Fever and rash in an otherwise healthy male patient with pneumonia. When working up fever and rash, "Its probably a virus" will be correct much of the time, but there are some never miss life threatening diagnoses to remember. Unfortunately, the differential diagnosis of fever and rash is only slightly less broad than that of fever alone. Of all the rashes, petechial / purpuric rash with fever is the most ominous. Think meningococcemia, RMSF, endocarditis, and fulminant gram negative sepsis. Ask about the spleen! I think I will make this article from ID Clinics of North America (Vol 10:1, 1996) required reading for the ID rotation. It gives a few ways to lump the diagnoses by appearance and determine the treatable, untreatable, and non-infectious possibilities.
In this patient, the prominent maculopapular rash sparing the palms and soles in conjunction with pneumonia suggest mycoplasma as a diagnosis. Though generally benign, mycoplasma infections can be severe and even fatal, especially if encephalitis, erythema multiforme, aplastic anemia, or DIC occurs. This article by Schalock in International Journal of Dermatology 2009,48, 673–681 is a great review of mycoplasma infections covering all the systemic manifestations and focusing on the dermatologic findings. Up to 1/3 of mycoplasma cases are complicated by an exanthematous eruption according to their review.
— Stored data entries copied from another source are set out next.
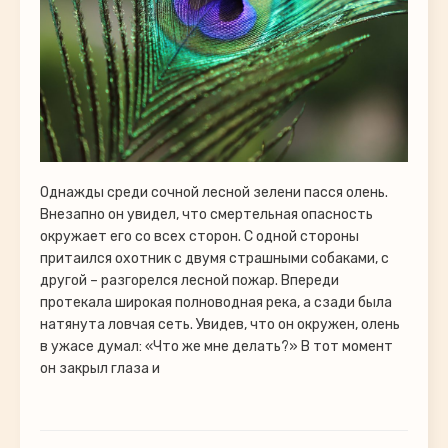
Однажды среди сочной лесной зелени пасся олень.
Внезапно он увидел, что смертельная опасность
окружает его со всех сторон. С одной стороны
притаился охотник с двумя страшными собаками, с
другой – разгорелся лесной пожар. Впереди
протекала широкая полноводная река, а сзади была
натянута ловчая сеть. Увидев, что он окружен, олень
в ужасе думал: «Что же мне делать?» В тот момент
он закрыл глаза и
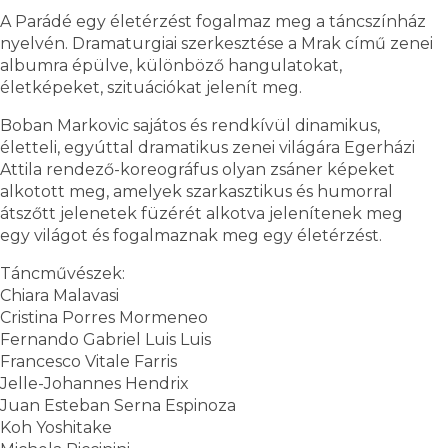
A Parádé egy életérzést fogalmaz meg a táncszínház
nyelvén. Dramaturgiai szerkesztése a Mrak című zenei
albumra épülve, különböző hangulatokat,
életképeket, szituációkat jelenít meg.
Boban Markovic sajátos és rendkívül dinamikus,
életteli, egyúttal dramatikus zenei világára Egerházi
Attila rendező-koreográfus olyan zsáner képeket
alkotott meg, amelyek szarkasztikus és humorral
átszőtt jelenetek füzérét alkotva jelenítenek meg
egy világot és fogalmaznak meg egy életérzést.
Táncművészek:
Chiara Malavasi
Cristina Porres Mormeneo
Fernando Gabriel Luis Luis
Francesco Vitale Farris
Jelle-Johannes Hendrix
Juan Esteban Serna Espinoza
Koh Yoshitake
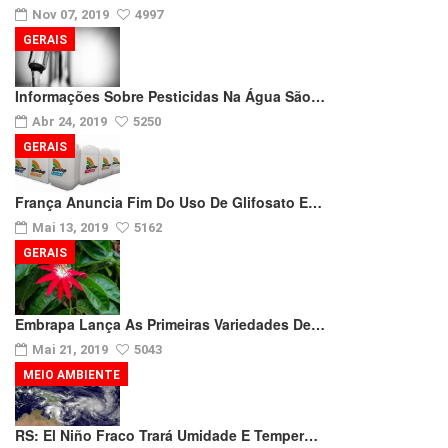
Nov 07, 2019
4997
GERAIS
Informações Sobre Pesticidas Na Água São…
Abr 24, 2019
5250
GERAIS
França Anuncia Fim Do Uso De Glifosato E…
Mai 13, 2019
5162
GERAIS
Embrapa Lança As Primeiras Variedades De…
Mai 21, 2019
5043
MEIO AMBIENTE
RS: El Niño Fraco Trará Umidade E Temper…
Finally, when working up a patient with suspected acute retroviral syndrome (fever, rash, sore throat, adenopathy), the plasma viral load is the test of choice. p24 antigen testing used to be the correct answer, but viral load testing is now preferred. Low titer viral loads (1000 or less) probably represent false positive tests in this setting. You can expect a Step 3 / ABIM question on this topic.